In Depth
How to Learn to Love Sarbanes-Oxley
Embracing new Sarbanes-Oxley requirements can provide benefits to your security program and your business.
By David Bowser, Information Systems Security Manager, Kennametal
December 01, 2005 — CSO —
Like most of you, I approached Sarbanes-Oxley compliance last year with a certain trepidation. Within many companies, there's always resistance to change and fear of the unknown, and SOX fits those bills. Even in my own department, employees were a little apprehensive of what they perceived would be extra paperwork, more time required for approval, just more time to do everything. Outside the company, we worried about the auditors. Not because we worried we'd done something wrong; we simply didn't know what they were looking for.
Despite our concerns, we survived year one of SOX compliance relatively unscathed.

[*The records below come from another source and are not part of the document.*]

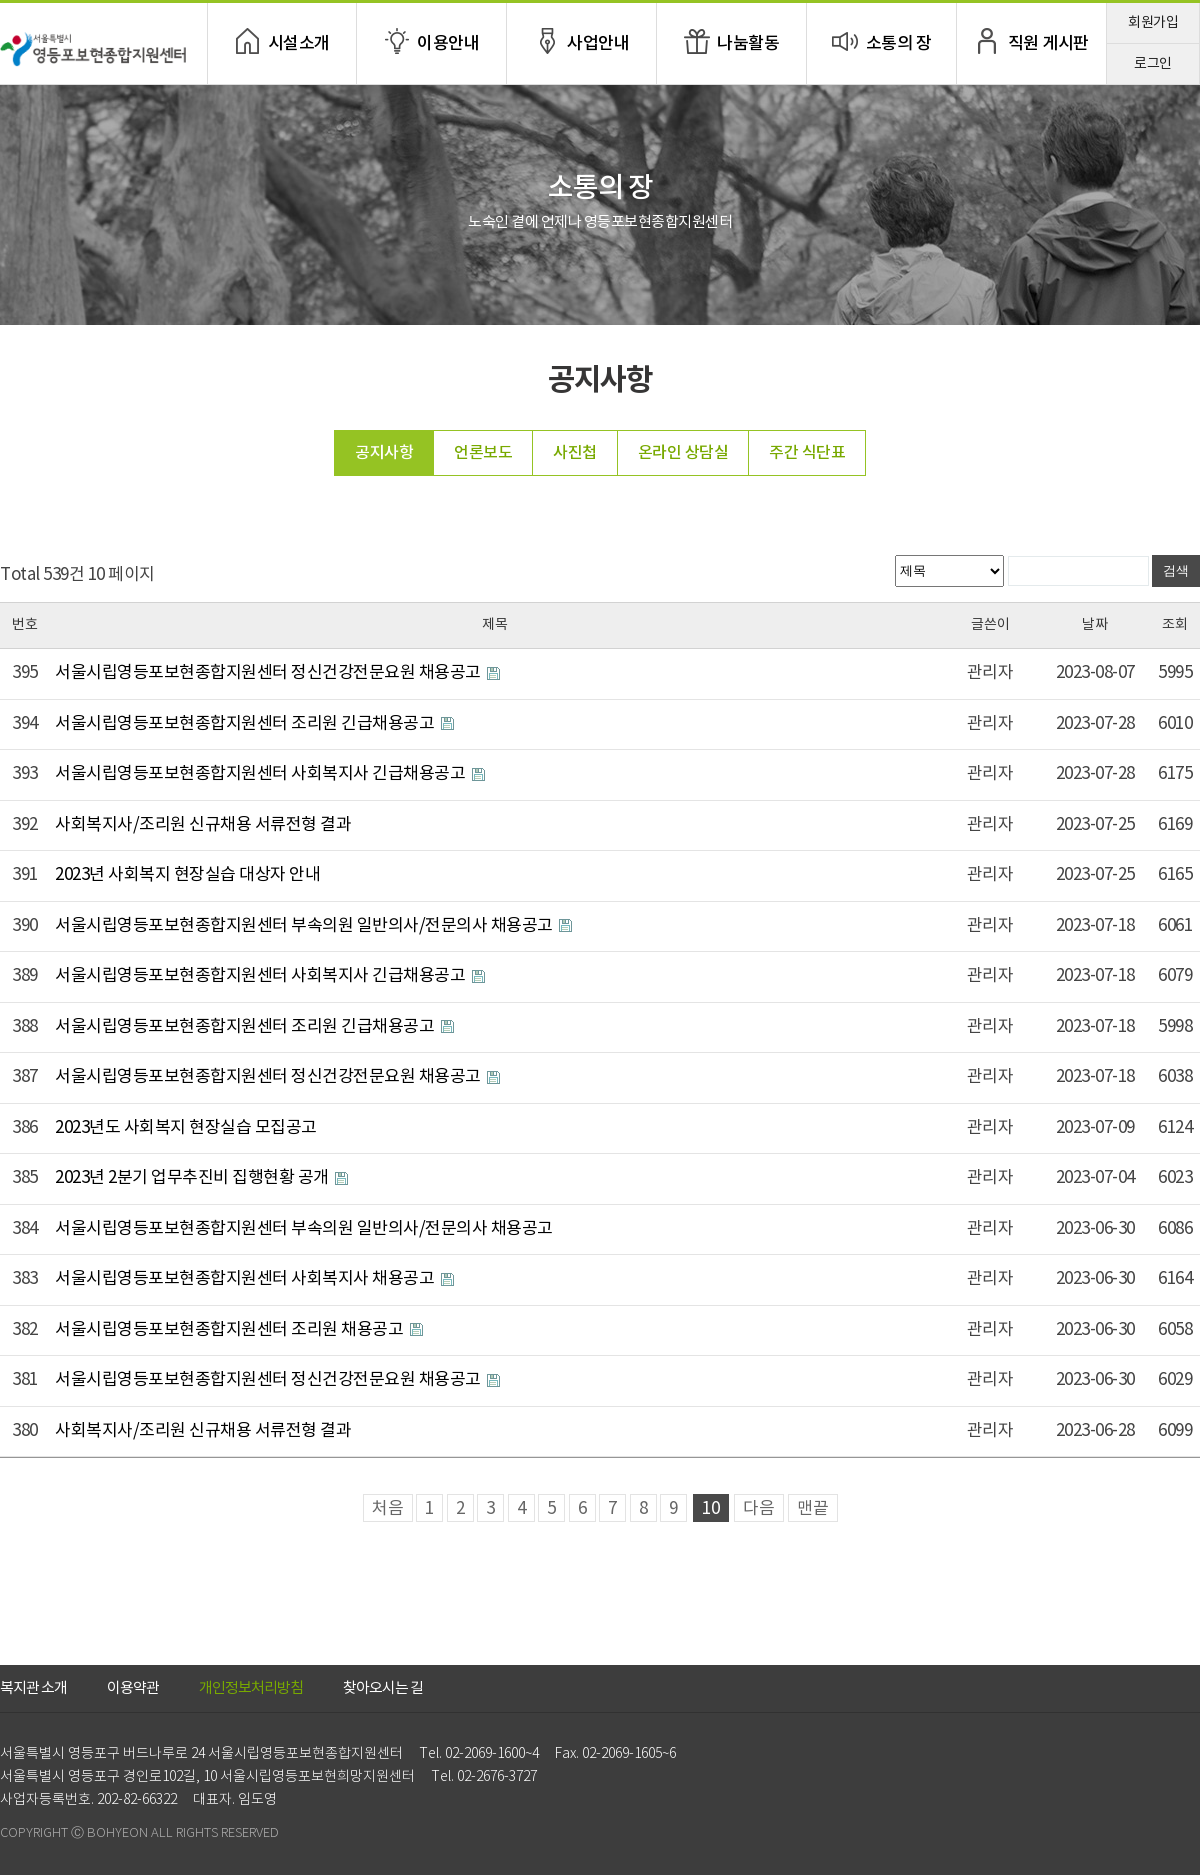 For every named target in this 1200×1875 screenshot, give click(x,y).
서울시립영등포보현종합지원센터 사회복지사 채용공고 (246, 1279)
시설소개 (299, 44)
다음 (759, 1509)
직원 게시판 (1048, 44)
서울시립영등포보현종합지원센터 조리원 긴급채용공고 (246, 724)
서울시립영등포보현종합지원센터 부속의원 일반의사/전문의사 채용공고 (305, 926)
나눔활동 (748, 44)
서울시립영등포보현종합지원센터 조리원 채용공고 (231, 1330)
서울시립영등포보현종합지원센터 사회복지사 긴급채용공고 (262, 774)
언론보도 (483, 453)
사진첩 (575, 453)
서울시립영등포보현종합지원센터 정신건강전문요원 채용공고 (269, 673)
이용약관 (133, 1688)
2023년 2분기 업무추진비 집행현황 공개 (193, 1178)
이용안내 (448, 44)
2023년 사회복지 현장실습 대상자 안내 (187, 875)
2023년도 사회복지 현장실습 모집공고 (186, 1128)
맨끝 (813, 1509)
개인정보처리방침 (251, 1688)
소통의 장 (899, 44)
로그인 (1153, 64)
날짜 (1095, 625)
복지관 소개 (33, 1688)
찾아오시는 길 (383, 1688)
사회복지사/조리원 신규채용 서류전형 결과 (203, 825)
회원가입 (1153, 23)
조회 (1175, 625)
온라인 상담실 (683, 453)
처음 (388, 1509)
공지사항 (384, 453)
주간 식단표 (807, 453)
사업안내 (598, 44)
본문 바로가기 (0, 0) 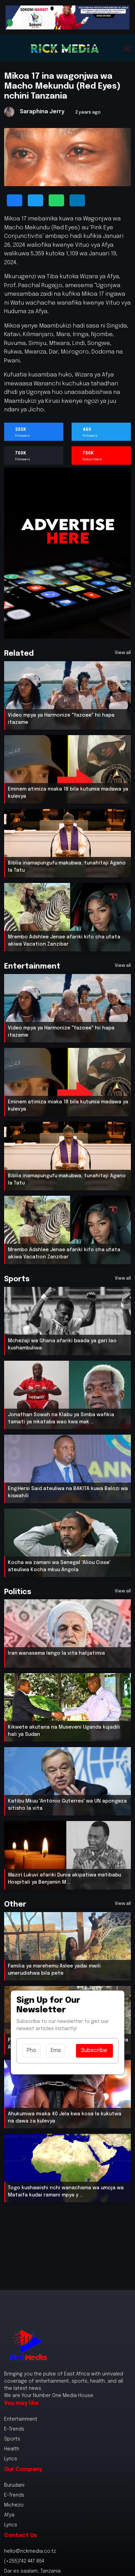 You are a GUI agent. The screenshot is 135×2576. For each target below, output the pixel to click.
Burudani (14, 2485)
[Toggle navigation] (127, 48)
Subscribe (94, 2050)
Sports (12, 2439)
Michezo (14, 2505)
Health (11, 2449)
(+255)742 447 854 (24, 2561)
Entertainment (20, 2419)
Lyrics (10, 2459)
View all (123, 653)
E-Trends (14, 2429)
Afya (9, 2515) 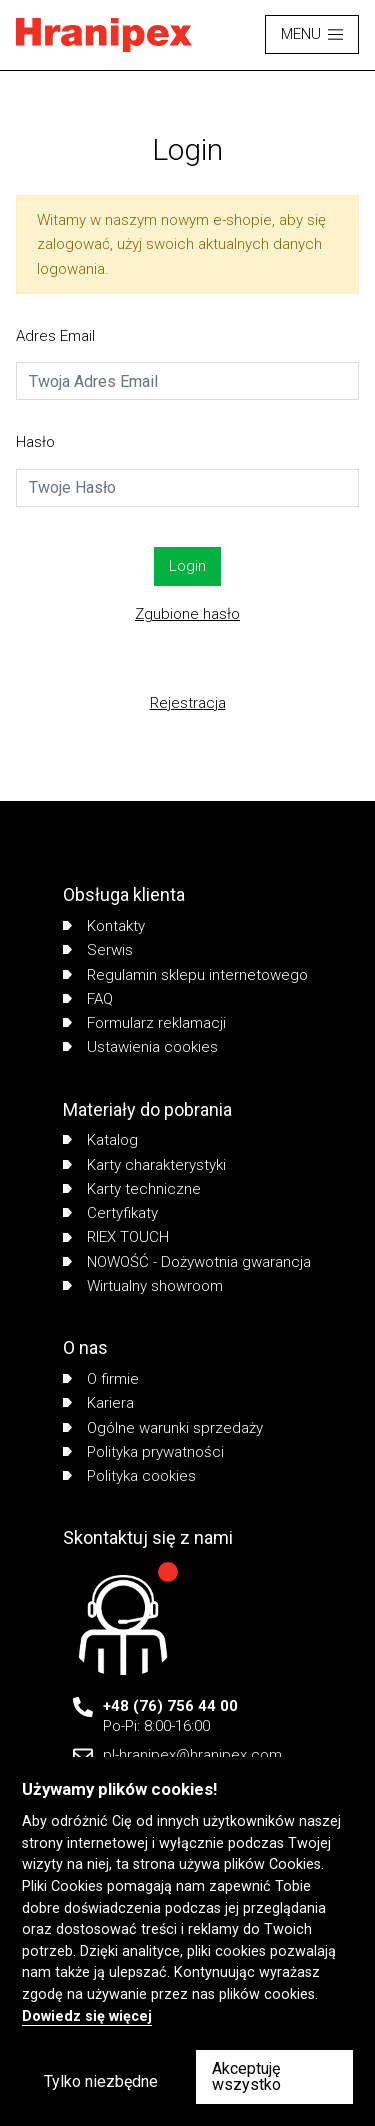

And here's the best news: Contrary to popular opinion—that the addition of controls will inevitably slow you down—I see a strong correlation between efficiency and good controls. That's right, for all the fretting over regulation, SOX compliance could be a good thing for information security.
Anyway, now it's year two, and we're applying what we've learned from the first go-round to make this year less stressful and more productive. Here's what we've learned.
1 Refine your documentation.
The biggest lesson we learned from year one was that documenting controls that are not crucial leads to an unnecessarily arduous audit process. To paraphrase a line from the movie Field of Dreams, If you document it, they will audit it. Don't try to impress the auditors with how many controls you have. They don't want to see that. They want to focus in depth on critical controls rather than in breadth on every single control. Don't get academic and try to match up point-for-point with one of the IT Control Reference frameworks. You'll kill yourself trying to document all those controls, and the auditors will be forced to consider all those controls as key to your business (and audit all of them).
Let's be clear: I'm not saying you should arbitrarily reduce the number of controls—that's not smart. And I'm not saying to discount those control frameworks. A lot of experience went into their development, and if you ignore the critical parts of those frameworks, the auditors will know. All I'm saying is to focus your documentation on the controls that are critical to your business, and then the auditors will follow your lead and zero in on what's important.
Figuring out which controls are key, I admit, is a learning process. We went to independent third-party auditors for advice. I also happen to be an auditor, so I understand control environments. That helped. Tap people with experience from inside and outside your organization to determine the key controls.